#### TASK OBJECTIVE:
A faithful copy of the listing below is needed, one that contains no pictures.

*-*-*

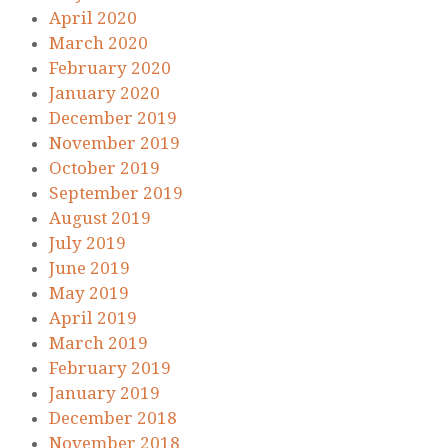
April 2020
March 2020
February 2020
January 2020
December 2019
November 2019
October 2019
September 2019
August 2019
July 2019
June 2019
May 2019
April 2019
March 2019
February 2019
January 2019
December 2018
November 2018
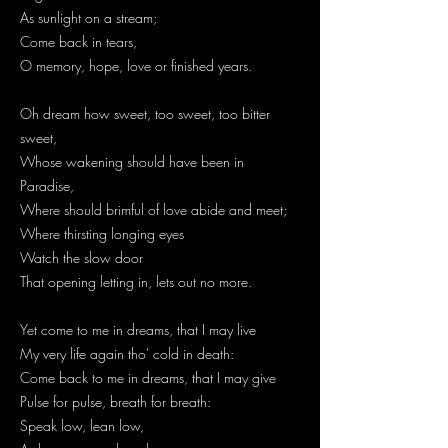
As sunlight on a stream;
Come back in tears,
O memory, hope, love or finished years.
Oh dream how sweet, too sweet, too bitter
sweet,
Whose wakening should have been in
Paradise,
Where should brimful of love abide and meet;
Where thirsting longing eyes
Watch the slow door
That opening letting in, lets out no more.
Yet come to me in dreams, that I may live
My very life again tho' cold in death:
Come back to me in dreams, that I may give
Pulse for pulse, breath for breath:
Speak low, lean low,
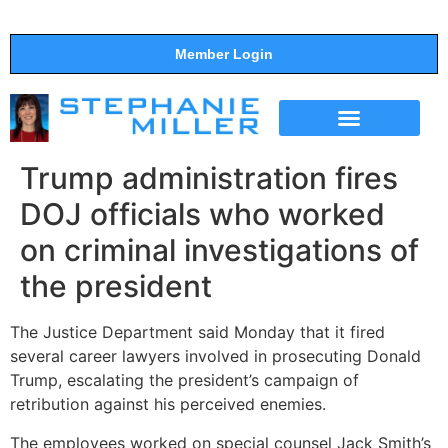
Member Login
THE SHOW
SUPPORT THE SHOW
Trump administration fires
DOJ officials who worked
on criminal investigations of
the president
The Justice Department said Monday that it fired
several career lawyers involved in prosecuting Donald
Trump, escalating the president’s campaign of
retribution against his perceived enemies.
The employees worked on special counsel Jack Smith’s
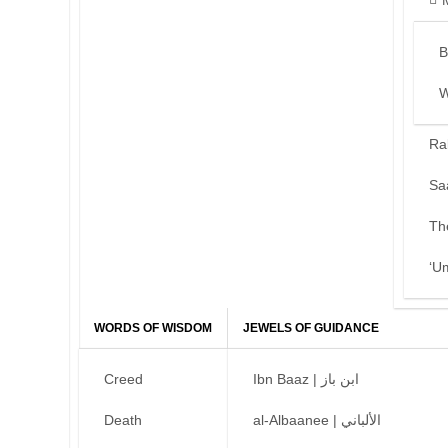
B
W
Ra
Sa
Th
‘U
WORDS OF WISDOM
JEWELS OF GUIDANCE
Creed
Ibn Baaz | ابن باز
Death
al-Albaanee | الألباني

*-*-*

#### SOLUTION TO THIS EXERCISE:
April 2020
March 2020
February 2020
January 2020
December 2019
November 2019
October 2019
September 2019
August 2019
July 2019
June 2019
May 2019
April 2019
March 2019
February 2019
January 2019
December 2018
November 2018
As sunlight on a stream;
Come back in tears,
O memory, hope, love or finished years.
Oh dream how sweet, too sweet, too bitter
sweet,
Whose wakening should have been in
Paradise,
Where should brimful of love abide and meet;
Where thirsting longing eyes
Watch the slow door
That opening letting in, lets out no more.
Yet come to me in dreams, that I may live
My very life again tho' cold in death:
Come back to me in dreams, that I may give
Pulse for pulse, breath for breath:
Speak low, lean low,
Member Login
THE SHOW
SUPPORT THE SHOW
Trump administration fires
DOJ officials who worked
on criminal investigations of
the president
The Justice Department said Monday that it fired
several career lawyers involved in prosecuting Donald
Trump, escalating the president’s campaign of
retribution against his perceived enemies.
The employees worked on special counsel Jack Smith’s
B
W
Ra
Sa
Th
‘U
WORDS OF WISDOM
JEWELS OF GUIDANCE
Creed
Ibn Baaz | ابن باز
Death
al-Albaanee | الألباني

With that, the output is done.